Sr. Director, Pharmacovigilance Safety Science (Remote)
Are you looking to join clinical stage biotech company, want the stability that a larger pharma company can provide? Well no look further. We have partnered with a clinical stage Cardiology company that is a wholly owned subsidiary of one of the largest and most prestigious biopharmaceutical organizations in its search for a Sr. Director, Pharmacovigilance Safety Science (Remote). This company is open to individuals who don't have leadership experience if they are open to being considered at the director level.
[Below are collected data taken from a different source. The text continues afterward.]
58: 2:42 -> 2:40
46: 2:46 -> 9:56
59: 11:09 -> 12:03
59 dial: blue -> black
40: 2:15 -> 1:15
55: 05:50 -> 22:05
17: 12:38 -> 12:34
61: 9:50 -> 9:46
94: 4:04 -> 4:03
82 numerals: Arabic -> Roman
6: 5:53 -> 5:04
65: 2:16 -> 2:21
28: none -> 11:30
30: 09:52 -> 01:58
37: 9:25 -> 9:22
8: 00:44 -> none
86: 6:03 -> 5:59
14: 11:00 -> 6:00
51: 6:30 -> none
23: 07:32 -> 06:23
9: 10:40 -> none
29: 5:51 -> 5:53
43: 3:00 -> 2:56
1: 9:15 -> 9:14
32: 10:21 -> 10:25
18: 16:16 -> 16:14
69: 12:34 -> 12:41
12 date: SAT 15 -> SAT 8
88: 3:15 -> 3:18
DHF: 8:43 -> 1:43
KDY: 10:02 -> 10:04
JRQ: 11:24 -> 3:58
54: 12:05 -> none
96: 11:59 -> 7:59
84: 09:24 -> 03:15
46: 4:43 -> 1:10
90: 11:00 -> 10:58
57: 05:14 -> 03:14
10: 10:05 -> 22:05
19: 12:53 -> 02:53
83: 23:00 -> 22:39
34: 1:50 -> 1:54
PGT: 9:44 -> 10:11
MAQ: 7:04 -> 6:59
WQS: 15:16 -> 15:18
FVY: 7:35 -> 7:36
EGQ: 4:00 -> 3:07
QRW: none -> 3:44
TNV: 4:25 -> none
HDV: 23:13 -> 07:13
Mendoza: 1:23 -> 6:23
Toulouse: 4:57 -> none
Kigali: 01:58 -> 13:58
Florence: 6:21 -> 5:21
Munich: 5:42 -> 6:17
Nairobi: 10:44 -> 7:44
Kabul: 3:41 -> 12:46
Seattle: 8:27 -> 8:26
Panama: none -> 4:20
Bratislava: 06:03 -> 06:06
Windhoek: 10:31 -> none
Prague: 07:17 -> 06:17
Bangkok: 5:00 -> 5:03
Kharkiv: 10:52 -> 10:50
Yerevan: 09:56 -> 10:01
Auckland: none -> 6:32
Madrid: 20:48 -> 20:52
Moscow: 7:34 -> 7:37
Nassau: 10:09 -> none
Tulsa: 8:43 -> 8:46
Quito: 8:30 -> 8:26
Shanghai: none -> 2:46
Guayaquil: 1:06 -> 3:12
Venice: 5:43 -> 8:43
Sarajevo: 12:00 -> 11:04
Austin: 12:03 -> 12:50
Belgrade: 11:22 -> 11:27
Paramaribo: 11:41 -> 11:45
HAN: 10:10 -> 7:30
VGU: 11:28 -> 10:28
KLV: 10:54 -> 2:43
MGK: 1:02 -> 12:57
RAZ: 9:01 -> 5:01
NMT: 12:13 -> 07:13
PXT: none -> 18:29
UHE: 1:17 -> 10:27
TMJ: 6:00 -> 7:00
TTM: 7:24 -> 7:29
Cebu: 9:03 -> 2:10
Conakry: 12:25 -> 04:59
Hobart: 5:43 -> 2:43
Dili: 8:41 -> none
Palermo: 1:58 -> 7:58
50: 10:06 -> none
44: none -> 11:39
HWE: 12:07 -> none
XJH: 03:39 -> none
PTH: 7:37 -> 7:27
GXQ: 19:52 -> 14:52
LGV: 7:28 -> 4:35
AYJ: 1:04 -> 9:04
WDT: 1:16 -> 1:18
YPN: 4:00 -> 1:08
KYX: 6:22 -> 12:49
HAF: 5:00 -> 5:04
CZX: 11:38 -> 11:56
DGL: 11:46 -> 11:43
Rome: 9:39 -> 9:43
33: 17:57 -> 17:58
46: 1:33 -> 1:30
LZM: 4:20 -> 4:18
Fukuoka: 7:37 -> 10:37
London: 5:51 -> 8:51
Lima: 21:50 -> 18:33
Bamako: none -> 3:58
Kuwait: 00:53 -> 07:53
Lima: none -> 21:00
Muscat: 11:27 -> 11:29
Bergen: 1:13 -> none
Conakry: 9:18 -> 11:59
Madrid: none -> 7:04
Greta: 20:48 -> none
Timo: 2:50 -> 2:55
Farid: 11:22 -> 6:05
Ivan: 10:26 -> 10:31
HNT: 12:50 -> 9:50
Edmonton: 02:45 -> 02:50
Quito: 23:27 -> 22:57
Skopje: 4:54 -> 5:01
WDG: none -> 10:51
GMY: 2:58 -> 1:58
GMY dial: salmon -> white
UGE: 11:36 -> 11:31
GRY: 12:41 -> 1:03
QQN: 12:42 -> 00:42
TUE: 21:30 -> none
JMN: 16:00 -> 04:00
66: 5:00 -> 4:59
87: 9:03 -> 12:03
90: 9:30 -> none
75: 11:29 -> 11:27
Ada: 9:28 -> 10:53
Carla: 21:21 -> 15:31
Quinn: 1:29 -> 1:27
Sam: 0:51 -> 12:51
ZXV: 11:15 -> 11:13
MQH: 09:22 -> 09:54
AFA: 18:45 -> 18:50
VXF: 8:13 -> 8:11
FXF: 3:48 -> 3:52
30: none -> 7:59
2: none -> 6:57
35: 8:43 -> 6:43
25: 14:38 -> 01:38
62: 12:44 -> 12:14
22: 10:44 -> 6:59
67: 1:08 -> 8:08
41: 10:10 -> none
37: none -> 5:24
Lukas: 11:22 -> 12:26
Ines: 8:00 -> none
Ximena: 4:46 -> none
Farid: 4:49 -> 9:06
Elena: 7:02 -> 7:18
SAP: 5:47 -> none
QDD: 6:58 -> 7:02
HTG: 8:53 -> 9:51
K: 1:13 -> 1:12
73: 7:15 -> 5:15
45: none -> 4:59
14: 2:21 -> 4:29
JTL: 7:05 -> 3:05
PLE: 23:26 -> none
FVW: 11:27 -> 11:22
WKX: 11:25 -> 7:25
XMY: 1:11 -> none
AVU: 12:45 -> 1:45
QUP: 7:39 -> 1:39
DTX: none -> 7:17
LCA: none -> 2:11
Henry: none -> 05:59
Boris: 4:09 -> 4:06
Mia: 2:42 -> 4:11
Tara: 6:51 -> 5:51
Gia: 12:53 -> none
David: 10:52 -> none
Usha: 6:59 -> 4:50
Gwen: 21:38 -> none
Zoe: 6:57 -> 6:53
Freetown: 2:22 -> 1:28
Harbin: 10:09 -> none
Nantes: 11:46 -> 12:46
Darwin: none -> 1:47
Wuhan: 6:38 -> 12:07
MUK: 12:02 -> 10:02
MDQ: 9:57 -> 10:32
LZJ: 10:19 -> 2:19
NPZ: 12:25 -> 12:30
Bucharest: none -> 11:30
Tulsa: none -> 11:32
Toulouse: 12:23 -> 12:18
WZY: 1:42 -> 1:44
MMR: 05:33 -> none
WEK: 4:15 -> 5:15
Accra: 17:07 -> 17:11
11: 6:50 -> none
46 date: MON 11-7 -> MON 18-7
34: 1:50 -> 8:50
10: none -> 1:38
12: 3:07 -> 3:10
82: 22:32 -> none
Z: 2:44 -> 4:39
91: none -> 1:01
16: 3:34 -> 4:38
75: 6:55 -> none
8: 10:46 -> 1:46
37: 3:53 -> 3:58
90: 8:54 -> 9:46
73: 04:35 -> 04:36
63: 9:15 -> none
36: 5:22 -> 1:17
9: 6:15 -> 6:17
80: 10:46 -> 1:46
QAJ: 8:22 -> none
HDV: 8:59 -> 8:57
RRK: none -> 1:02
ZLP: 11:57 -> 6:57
The Sr. Director, Pharmacovigilance Safety Science (Remote) will be responsible for:
- For company products (whether in Clinical development or Post marketing), take medical responsibility in safety data monitoring and analysis, signal detection and evaluation and decision-making regarding the reporting and communication of newly identified safety concerns both internally and externally. Work strategically and collaboratively to assess the impact of safety concerns on usage of the product.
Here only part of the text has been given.